Напрашивается вопрос: на что он рассчитывал, отправляясь туда? Он же прекрасно осознавал свою неприспособленность к лабораторной работе и должен был понимать, что обрекает себя на страдания. Скорее всего, он втайне надеялся, что сумеет как-то отвертеться от лабораторной работы. В конце концов, паять да плотничать умеют многие, а светлую голову Бог дает не каждому. Определенно заслуживает упрека Реймонд Эдвард Пристли, секретарь Колледжа Христа, ведавший приемом в магистратуру (при всем уважении к этому выдающемуся ученому, принимавшему участие в двух антарктических экспедициях). Пристли знал, что экспериментатор из Оппенгеймера никудышный, и должен был понимать, что раз уж он за три года, проведенных в Гарварде, не смог освоить лабораторное дело, то вряд ли сумеет сделать это за несколько месяцев, да еще и в непривычной для него обстановке. Не стоило обнадеживать Оппенгеймера, следовало сразу же отказать ему наотрез. Впрочем, можно было поступить и иначе – найти ему руководителя, нуждавшегося именно в теоретике. В конечном итоге проблема была решена не лучшим, но единственно возможным образом. Оппенгеймера пристроили (иначе и не сказать) в лабораторию Джозефа Джона Томсона, лауреата Нобелевской премии, предсказавшего существование электрона. Томсон был выдающимся ученым, но возраст его близился к семидесяти годам, научная активность уже сошла на нет, и в колледже его держали скорее из уважения к былым заслугам, нежели в надежде на новые открытия. Оппенгеймер, мягко говоря, не радовался такому наставнику, однако выбора у него не было.

Но вернемся к странностям. Впереди нас ждут две особенно невероятные истории.

В конце первого кембриджского семестра Оппенгеймер решил отравить своего ментора по исследовательской работе Патрика Блэкетта, прославившегося в 1924 году первыми фотографическими снимками превращения ядра азота в изотоп кислорода (это был сложный эксперимент, свидетельствующий о высоком исследовательском мастерстве исполнителя). Оппенгеймер оставил на столе Блэкетта яблоко, в которое был введен цианистый калий, и отбыл на рождественские каникулы.

Об этом случае вспоминает гарвардский однокашник Роберта Джеффрис Уайман, который продолжал свое образование в Лондоне и путешествовал с Оппенгеймером по Корсике во время каникул. Когда Уайман предложил отправиться с Корсики в Рим, Оппенгеймер сказал, что он должен вернуться в Лондон, потому что оставил на столе Блэкетта отравленное яблоко.

Уайман решил, что отравленное яблоко привиделось Роберту. У такого странного типа, как он, вполне могли быть галлюцинации. Во время поездки Роберт жаловался приятелю на свою тяжелую жизнь в Кембридже и говорил, что сознание собственного ничтожества и безысходность настолько сильно угнетают его, что он ложится на пол и перекатывается из стороны в сторону, чтобы облегчить свое состояние.

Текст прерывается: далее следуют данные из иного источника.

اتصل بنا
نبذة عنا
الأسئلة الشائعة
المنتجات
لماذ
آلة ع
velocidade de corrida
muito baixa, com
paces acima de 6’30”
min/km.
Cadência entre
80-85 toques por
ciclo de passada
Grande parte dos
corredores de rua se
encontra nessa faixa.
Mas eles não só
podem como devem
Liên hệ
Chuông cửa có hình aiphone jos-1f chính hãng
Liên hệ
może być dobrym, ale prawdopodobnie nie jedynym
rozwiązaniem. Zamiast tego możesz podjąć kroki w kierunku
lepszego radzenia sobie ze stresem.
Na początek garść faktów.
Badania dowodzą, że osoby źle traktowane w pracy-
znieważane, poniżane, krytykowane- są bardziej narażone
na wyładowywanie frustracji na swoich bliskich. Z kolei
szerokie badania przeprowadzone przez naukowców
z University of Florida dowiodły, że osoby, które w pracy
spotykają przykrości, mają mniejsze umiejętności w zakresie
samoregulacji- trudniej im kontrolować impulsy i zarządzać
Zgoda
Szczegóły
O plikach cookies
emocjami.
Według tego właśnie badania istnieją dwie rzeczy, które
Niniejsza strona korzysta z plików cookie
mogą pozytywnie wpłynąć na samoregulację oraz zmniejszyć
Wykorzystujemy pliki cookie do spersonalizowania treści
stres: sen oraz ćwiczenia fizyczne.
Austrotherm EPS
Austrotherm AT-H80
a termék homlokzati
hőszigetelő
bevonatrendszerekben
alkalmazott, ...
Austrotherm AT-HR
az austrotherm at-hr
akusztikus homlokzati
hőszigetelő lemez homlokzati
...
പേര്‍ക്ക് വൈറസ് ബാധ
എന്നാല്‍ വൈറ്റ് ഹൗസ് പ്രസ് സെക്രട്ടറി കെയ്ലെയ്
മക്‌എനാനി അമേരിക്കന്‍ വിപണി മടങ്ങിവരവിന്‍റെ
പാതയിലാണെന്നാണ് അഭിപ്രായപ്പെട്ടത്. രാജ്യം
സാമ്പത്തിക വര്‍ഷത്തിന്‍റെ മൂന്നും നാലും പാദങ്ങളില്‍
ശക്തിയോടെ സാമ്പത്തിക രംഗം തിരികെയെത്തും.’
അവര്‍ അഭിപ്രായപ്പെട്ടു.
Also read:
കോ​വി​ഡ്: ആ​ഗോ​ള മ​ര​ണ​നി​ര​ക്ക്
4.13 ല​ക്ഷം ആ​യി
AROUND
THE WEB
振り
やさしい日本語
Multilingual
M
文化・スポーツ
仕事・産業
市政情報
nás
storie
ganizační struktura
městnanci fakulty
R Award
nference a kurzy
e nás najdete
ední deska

Об отравленном яблоке также упоминает и Фергюссон, которому Роберт якобы рассказал об этом во время их совместного пребывания в Париже.

Недоверчивые скептики, которым непременно нужно видеть фотографию огрызка того яблока и полицейский протокол, считают, что история была выдумкой, порожденной ненавистью Оппенгеймера к Блэкетту. С чего ему было ненавидеть своего ментора, о котором современники отзывались как о дружелюбном, корректном человеке? Ответ лежит на поверхности – из зависти. Блэкетт был высоким стройным красавцем с героическим прошлым (в Первую мировую войну он служил во флоте), завидным настоящим и большим, как все считали, будущим. Ему благоволил Резерфорд, а еще у него была жена-красавица. Игроки в бридж говорят о таких: «ему судьба сдает тузы с королями». Роберт и без того чувствовал себя ничтожеством, а на фоне Блэкетта он выглядел какой-то инфузорией.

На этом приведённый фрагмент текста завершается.